By Francis Taylor
Generation Connect, the program introduced in this week’s city council meeting by Mayor James T. Butts, and unanimously approved by the council members, did not waste any time setting-up in the Inglewood Senior Citizen’s Center. Nymar Young, an aspiring Santa Monica College student and Chase Walker, a sophomore at Loyola Marymount University, were poised to enroll Inglewood’s senior citizens in the Generation Connect program.
Nymar Young and Chase Walker enrolling senior citizens in Generation Connect. (Francis Taylor photo)
Generation Connect, as the name indicates, allows seniors to virtually connect with tech-savvy Inglewood teens with in-person technical assistance provided. The seniors will enjoy tech support, online gaming and common interests bonding. Teens from Generation Connect will be on-hand at the center several hours each day to assist those who have registered to participate.
Following CEO Candace Walker’s comments in the council meeting, about her organization and the generation Connect Program, before the funding was approved for the program, Mayor Butts said that the pilot program established during the Covid-19 Pandemic, was operated without any cost to the city, and was a huge success. He recognized that the program would benefit Inglewood’s young people and Inglewood’s senior citizens.

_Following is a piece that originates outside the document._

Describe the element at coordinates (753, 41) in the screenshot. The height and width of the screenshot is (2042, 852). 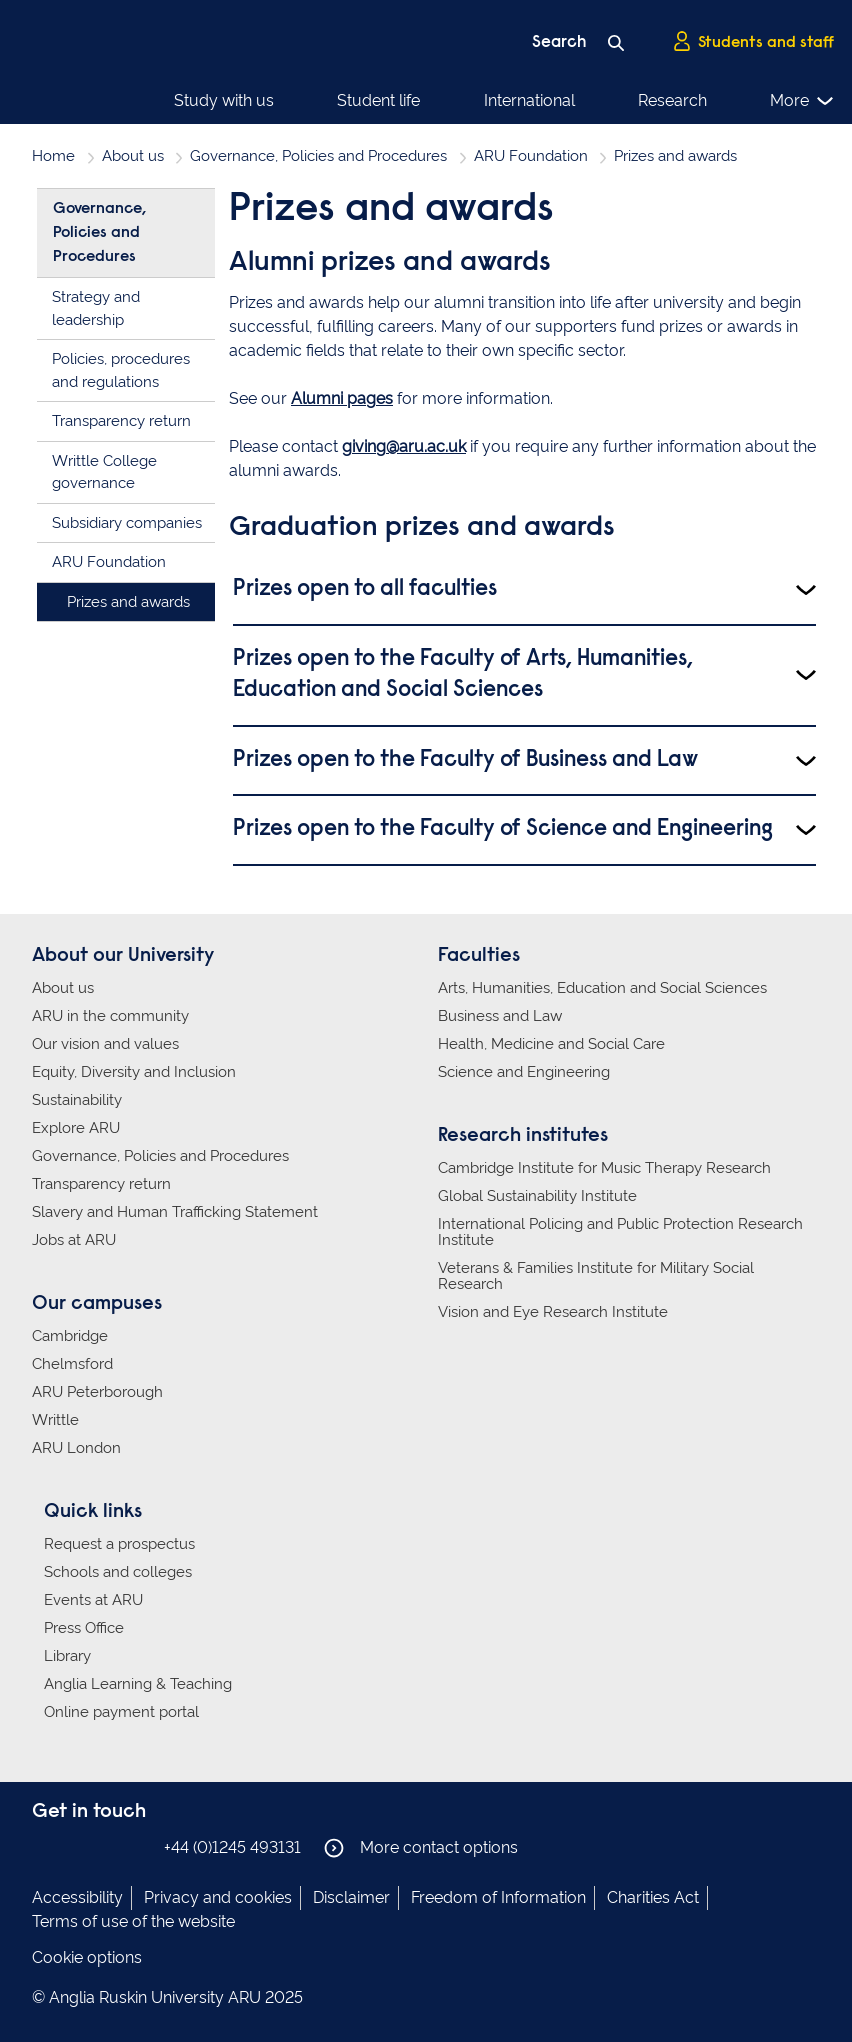
I see `Students and staff` at that location.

The program is described as All IN for Inglewood because it is a collaborative effort between the City of Inglewood, the Inglewood Unified School District, Generation Connect, and the South Bay Workforce Investment Board. While the seniors will get knowledge and youthful interaction, the students will receive academic credit, community service credit and will be paid!
The program will strengthen community pride, uplift Inglewood youth, and increase the technical knowledge of our valuable senior citizens. A certificate of completion will be presented by Mayor Butts to everyone who completes the program.